> [Records provided]
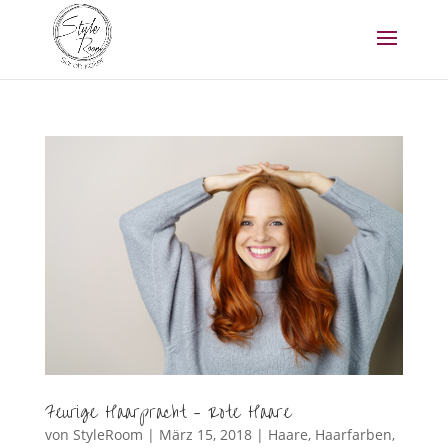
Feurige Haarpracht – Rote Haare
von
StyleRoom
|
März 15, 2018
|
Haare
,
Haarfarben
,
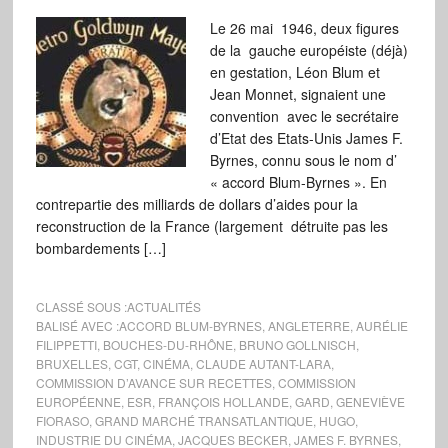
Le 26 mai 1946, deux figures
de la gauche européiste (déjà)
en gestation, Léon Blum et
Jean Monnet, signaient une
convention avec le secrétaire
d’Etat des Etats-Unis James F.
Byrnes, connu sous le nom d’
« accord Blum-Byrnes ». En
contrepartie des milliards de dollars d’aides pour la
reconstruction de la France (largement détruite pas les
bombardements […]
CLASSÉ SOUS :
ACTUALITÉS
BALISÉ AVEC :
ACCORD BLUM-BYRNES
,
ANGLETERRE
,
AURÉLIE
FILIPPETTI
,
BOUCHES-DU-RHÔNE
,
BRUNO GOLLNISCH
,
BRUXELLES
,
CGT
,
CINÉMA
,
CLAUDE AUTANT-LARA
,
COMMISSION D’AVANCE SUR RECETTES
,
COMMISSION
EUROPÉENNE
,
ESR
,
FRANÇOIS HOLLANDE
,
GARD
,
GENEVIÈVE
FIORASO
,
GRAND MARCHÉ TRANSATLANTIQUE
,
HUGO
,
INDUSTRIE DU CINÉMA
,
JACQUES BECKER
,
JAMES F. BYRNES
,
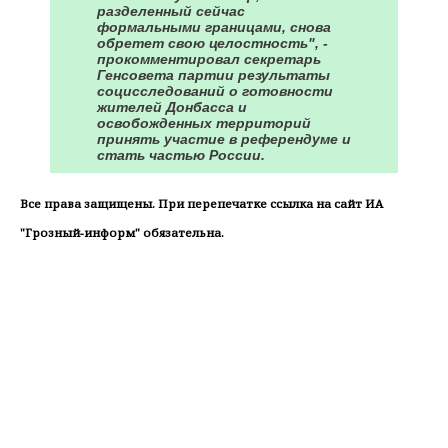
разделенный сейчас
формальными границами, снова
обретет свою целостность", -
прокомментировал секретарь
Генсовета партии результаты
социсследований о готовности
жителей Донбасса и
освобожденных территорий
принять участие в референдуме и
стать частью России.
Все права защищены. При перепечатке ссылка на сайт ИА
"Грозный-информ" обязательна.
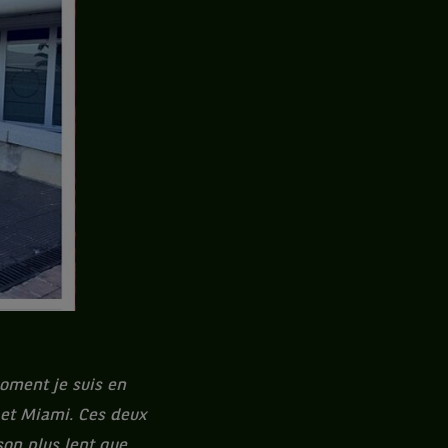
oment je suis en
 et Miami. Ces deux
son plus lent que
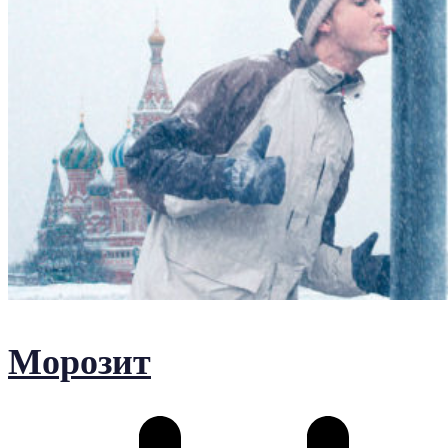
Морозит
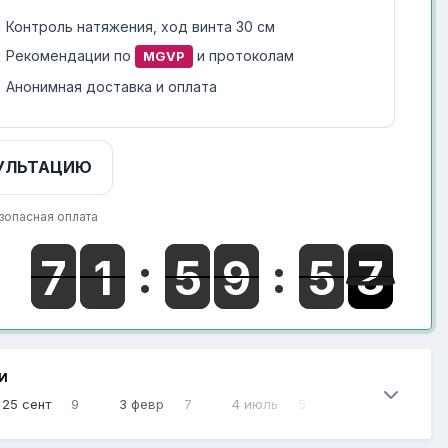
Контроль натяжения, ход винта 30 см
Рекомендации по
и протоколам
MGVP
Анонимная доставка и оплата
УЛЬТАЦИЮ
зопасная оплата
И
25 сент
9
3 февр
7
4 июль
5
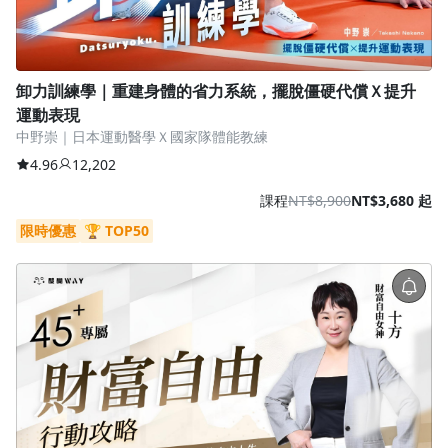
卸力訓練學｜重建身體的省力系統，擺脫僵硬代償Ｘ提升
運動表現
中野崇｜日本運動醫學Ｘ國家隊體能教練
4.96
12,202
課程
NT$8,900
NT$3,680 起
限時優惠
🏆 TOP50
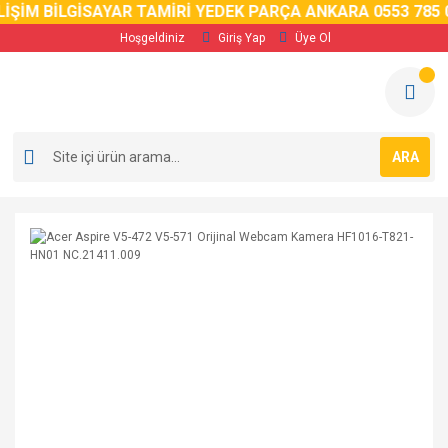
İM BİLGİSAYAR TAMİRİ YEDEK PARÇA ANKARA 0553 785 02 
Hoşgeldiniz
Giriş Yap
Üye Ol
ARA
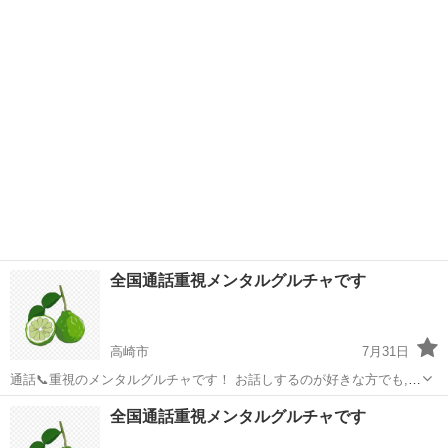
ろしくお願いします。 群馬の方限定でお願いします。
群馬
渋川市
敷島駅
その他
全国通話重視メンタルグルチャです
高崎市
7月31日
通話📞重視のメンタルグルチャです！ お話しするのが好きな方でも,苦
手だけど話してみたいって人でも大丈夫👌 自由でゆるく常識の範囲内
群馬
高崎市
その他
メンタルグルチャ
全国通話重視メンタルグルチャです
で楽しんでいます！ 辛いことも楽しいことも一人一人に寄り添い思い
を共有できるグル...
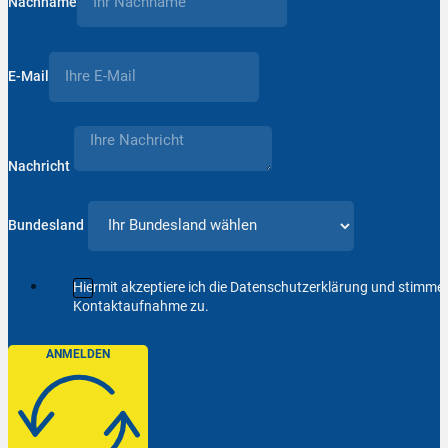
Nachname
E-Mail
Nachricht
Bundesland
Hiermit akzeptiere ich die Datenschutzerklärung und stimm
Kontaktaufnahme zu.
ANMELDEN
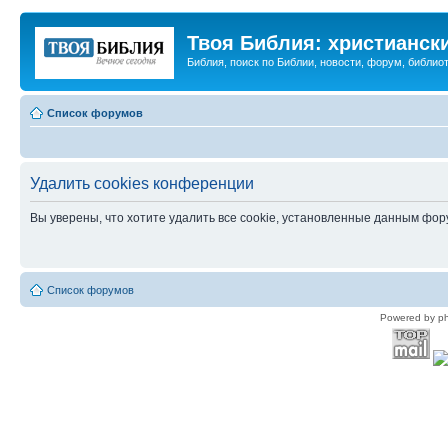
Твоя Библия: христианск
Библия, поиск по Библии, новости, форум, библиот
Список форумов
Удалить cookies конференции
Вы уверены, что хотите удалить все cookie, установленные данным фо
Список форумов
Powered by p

> [What the task requires] Give again, word for word, every line from the top of the entries above to the line holding "reconstruction de la", both included. Leave the pictures out.

> [Result of this task]
Feurige Haarpracht – Rote Haare
von
StyleRoom
|
März 15, 2018
|
Haare
,
Haarfarben
,
Le 26 mai 1946, deux figures
de la gauche européiste (déjà)
en gestation, Léon Blum et
Jean Monnet, signaient une
convention avec le secrétaire
d’Etat des Etats-Unis James F.
Byrnes, connu sous le nom d’
« accord Blum-Byrnes ». En
contrepartie des milliards de dollars d’aides pour la
reconstruction de la France (largement détruite pas les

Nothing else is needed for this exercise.